• WHAT YOU SHOULD DO: Before returning the data, strip out the pictures and keep everything else exactly the same.
########
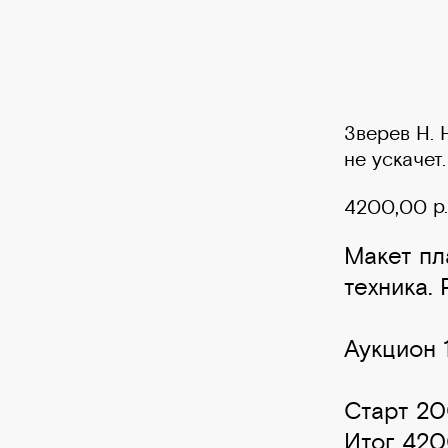
Зверев Н. 
не ускачет.
р.
4200,00
Макет пл
техника.
Аукцион 1
Старт 20
Итог 420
########
• FINISHED TASK:
Зверев Н. 
не ускачет.
р.
4200,00
Макет пл
техника.
Аукцион 1
Старт 20
Итог 420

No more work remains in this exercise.